_PROBLEM TO SOLVE_. Leaving out the pictures, retype the lines from the top of the listing through the line with "Erfolge, Herausforderungen und" exactly.

##############################

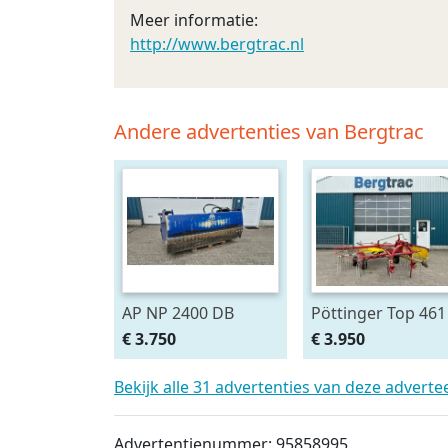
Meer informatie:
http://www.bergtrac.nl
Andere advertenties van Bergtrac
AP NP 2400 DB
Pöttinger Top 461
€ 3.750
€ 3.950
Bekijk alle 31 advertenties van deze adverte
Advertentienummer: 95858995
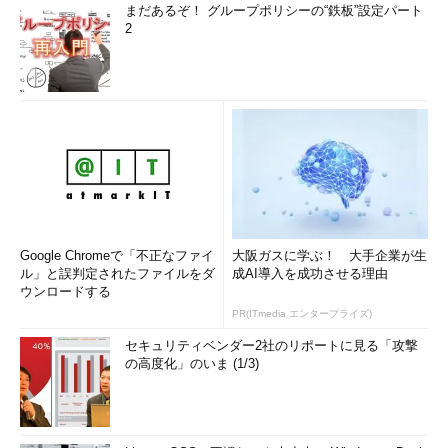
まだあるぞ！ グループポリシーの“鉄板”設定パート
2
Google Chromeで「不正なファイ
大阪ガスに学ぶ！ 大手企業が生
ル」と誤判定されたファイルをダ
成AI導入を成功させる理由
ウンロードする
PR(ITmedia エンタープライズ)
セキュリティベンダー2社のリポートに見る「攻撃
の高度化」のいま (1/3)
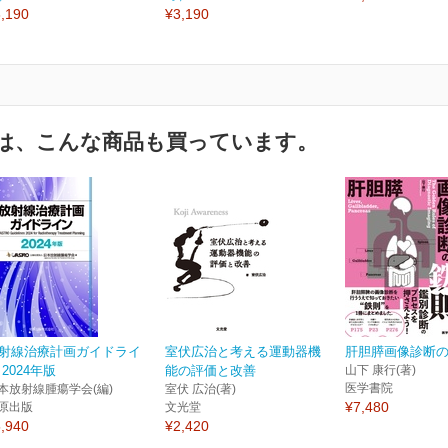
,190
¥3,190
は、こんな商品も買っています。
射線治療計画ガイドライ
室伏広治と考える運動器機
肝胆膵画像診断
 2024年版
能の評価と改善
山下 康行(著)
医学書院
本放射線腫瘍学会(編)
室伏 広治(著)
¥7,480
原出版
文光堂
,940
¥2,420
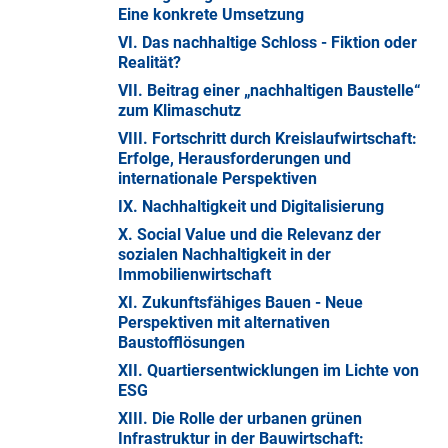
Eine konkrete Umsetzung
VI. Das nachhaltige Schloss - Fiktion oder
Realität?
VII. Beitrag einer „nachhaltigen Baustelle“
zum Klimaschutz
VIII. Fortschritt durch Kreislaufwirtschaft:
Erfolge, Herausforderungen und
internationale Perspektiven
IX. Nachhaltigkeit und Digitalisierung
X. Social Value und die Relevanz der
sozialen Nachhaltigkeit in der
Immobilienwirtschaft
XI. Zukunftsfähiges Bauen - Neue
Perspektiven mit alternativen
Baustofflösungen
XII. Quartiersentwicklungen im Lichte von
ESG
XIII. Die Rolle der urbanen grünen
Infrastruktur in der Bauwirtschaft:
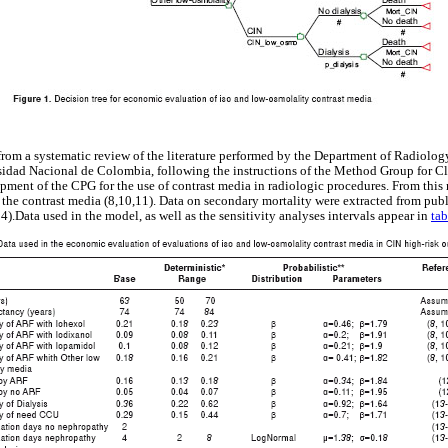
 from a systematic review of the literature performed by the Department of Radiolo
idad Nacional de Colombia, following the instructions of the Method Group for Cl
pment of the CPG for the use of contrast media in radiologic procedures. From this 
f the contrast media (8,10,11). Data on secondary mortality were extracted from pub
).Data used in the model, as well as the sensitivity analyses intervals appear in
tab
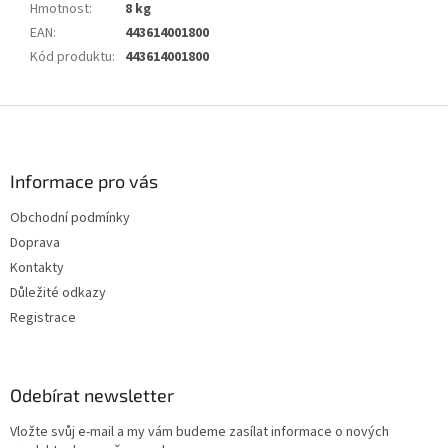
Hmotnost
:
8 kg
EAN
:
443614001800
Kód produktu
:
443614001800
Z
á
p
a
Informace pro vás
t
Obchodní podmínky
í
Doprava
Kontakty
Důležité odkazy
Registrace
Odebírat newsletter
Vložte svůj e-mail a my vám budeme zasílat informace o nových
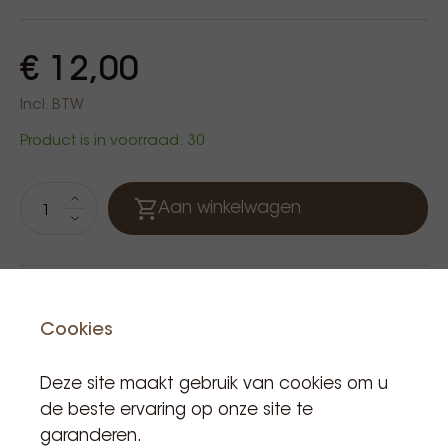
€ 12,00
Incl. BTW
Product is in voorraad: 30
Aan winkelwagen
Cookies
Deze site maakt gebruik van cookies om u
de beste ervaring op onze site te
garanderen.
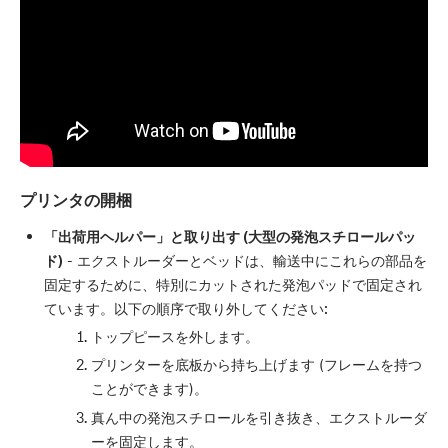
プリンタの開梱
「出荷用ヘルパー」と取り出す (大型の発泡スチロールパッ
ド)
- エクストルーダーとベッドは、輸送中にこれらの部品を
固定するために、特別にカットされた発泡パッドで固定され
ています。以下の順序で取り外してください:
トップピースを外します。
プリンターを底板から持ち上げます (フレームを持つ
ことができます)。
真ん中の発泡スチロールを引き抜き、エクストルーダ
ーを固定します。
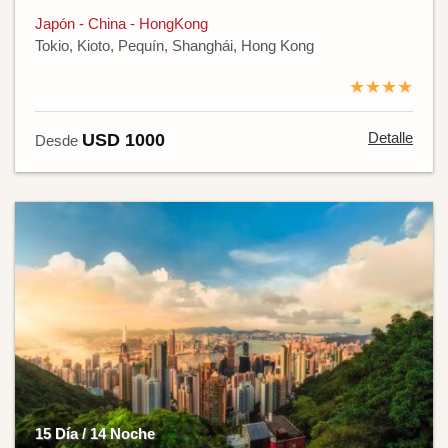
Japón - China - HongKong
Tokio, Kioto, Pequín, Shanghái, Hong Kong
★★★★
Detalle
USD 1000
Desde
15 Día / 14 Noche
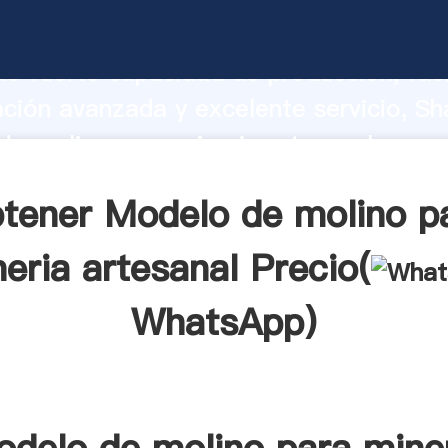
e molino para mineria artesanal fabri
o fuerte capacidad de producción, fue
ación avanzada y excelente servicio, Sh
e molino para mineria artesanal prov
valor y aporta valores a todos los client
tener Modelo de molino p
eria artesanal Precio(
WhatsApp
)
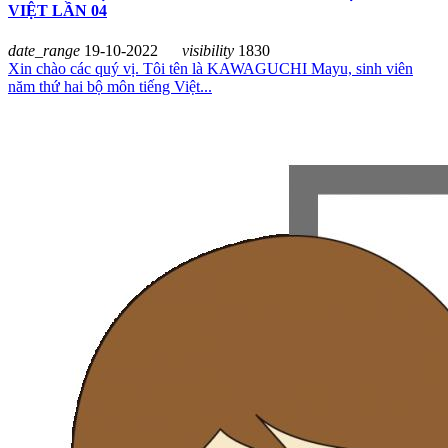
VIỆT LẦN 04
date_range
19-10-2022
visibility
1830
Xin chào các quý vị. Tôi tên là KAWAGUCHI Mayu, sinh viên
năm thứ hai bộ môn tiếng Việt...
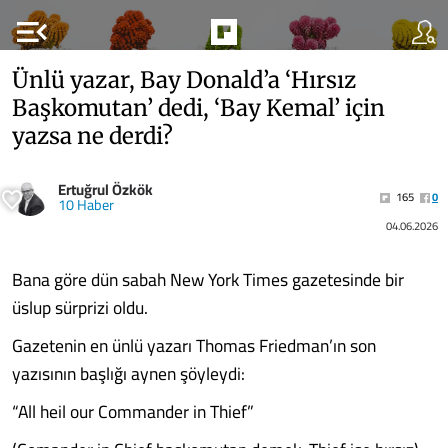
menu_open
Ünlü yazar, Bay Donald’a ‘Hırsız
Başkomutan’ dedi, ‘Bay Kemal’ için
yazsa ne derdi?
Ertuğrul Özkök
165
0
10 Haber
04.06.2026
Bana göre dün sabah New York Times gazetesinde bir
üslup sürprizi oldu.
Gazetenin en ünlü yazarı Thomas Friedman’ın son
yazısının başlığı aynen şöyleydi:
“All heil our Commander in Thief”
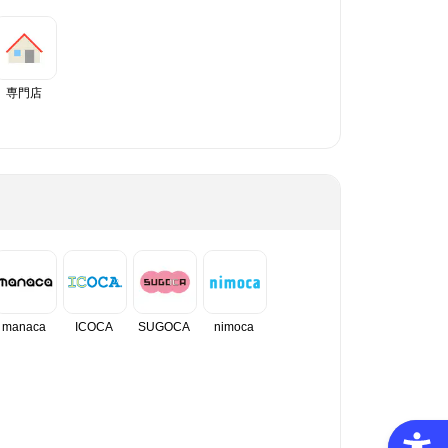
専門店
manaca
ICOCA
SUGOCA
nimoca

##############################

_TASK RESULT_.
Meer informatie:
http://www.bergtrac.nl
Andere advertenties van Bergtrac
AP NP 2400 DB
Pöttinger Top 461
€ 3.750
€ 3.950
Bekijk alle 31 advertenties van deze adverte
Advertentienummer: 95858995
まだあるぞ！ グループポリシーの“鉄板”設定パート
2
Google Chromeで「不正なファイ
大阪ガスに学ぶ！ 大手企業が生
ル」と誤判定されたファイルをダ
成AI導入を成功させる理由
ウンロードする
PR(ITmedia エンタープライズ)
セキュリティベンダー2社のリポートに見る「攻撃
の高度化」のいま (1/3)
,190
¥3,190
は、こんな商品も買っています。
射線治療計画ガイドライ
室伏広治と考える運動器機
肝胆膵画像診断
 2024年版
能の評価と改善
山下 康行(著)
医学書院
本放射線腫瘍学会(編)
室伏 広治(著)
¥7,480
原出版
文光堂
,940
¥2,420
Eine konkrete Umsetzung
VI. Das nachhaltige Schloss - Fiktion oder
Realität?
VII. Beitrag einer „nachhaltigen Baustelle“
zum Klimaschutz
VIII. Fortschritt durch Kreislaufwirtschaft:
Erfolge, Herausforderungen und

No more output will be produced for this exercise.